Bledlow

Bledlow is a conservation village and thus retains much of its original pattern. It now includes the hamlets of Skittle Green, Forty Green, Holly Green and Pitch Green all of which lie north of the busy B4009, the Lower Icknield Way.
Though the origins of the village can be traced to the 10th century, there is clear evidence of earlier occupation. Close to the Upper Icknield Way is a Bronze Age barrow known locally as 'The Cop' which was excavated in 1938. One mile south of the village is Bledlow Cross, carved out of the Chiltern Ridge by the Anglo-Saxons and, with its neighbour Whiteleaf Cross, are the only turf-cut crosses in the country.
After the Norman Conquest, William I granted the Manor of Bledlow to his half-brother Robert, who held it in 1086. In the reign of Henry VI it was granted to Eton College but in 1650 James Blanck became owner and he built the original Manor House. Records show that the present Manor was sold in 1801 to Lord Carrington whose successor holds it at the present day.
The Wesleyan Methodist Chapel in Chapel Lane was built in 1869. In 1913 a schoolroom was added on reclaimed marshland where older residents of Bledlow can recall skating on frozen water. The Chapel provides the village with its Sunday School attended by many young children in the schoolroom.
The main Village School was built in 1868 and celebrated its centenary before closure in 1973 and subsequent demolition in 1984. Miss E. M. Folley had almost 52 years association with the school as both pupil and teacher.
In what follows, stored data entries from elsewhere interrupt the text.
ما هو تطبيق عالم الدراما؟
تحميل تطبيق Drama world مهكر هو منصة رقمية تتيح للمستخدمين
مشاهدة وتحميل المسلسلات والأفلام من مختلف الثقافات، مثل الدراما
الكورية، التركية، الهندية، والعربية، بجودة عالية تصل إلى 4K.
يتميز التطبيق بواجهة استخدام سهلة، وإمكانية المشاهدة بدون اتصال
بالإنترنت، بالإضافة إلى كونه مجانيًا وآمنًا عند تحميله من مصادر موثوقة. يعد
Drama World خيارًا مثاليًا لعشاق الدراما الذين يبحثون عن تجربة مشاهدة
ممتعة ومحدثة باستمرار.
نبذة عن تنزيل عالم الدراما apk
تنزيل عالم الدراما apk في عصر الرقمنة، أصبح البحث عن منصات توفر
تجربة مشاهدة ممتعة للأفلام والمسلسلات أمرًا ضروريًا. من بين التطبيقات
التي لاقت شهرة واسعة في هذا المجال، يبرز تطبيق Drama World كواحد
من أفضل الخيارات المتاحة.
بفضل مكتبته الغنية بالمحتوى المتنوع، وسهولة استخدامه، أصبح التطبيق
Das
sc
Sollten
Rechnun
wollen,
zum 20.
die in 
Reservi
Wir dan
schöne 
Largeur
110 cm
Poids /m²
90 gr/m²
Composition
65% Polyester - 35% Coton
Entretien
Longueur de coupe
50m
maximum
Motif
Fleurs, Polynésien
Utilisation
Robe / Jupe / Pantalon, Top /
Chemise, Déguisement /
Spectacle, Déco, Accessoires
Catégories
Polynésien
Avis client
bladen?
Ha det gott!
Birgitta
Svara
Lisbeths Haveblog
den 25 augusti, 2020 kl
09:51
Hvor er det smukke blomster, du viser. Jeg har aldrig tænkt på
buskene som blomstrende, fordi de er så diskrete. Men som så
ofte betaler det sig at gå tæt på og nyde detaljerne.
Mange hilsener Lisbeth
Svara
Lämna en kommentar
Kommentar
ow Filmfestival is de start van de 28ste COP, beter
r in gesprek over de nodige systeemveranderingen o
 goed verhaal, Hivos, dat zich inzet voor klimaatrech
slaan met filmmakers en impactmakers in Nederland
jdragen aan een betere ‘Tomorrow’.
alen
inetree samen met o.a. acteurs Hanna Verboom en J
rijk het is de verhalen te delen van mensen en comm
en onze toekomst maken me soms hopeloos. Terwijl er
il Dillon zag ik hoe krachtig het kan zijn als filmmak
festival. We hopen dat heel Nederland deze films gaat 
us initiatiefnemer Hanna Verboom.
Present primary children must travel some 2 miles to Longwick. Five new flint and brick houses now stand on the site of the old school.

Bledlow has many listed buildings. The 16th century timber framed houses built near the church show the decorative Elizabethan brick herringboning but 'The Cottage' in West Lane is reputed to be the oldest house in the village of ancient cruck construction. It was once 2 cottages, the older of which is some 600 years old.

Now, although the old names of Heybourn, Gomme and Tappin are still here, most residents are commuters either to London, High Wycombe or Aylesbury. Like many villages it has become a haven, of rural living rather than a bustling village where people once were born, lived, worked and died; where the village was a self-sufficient entity within its own community.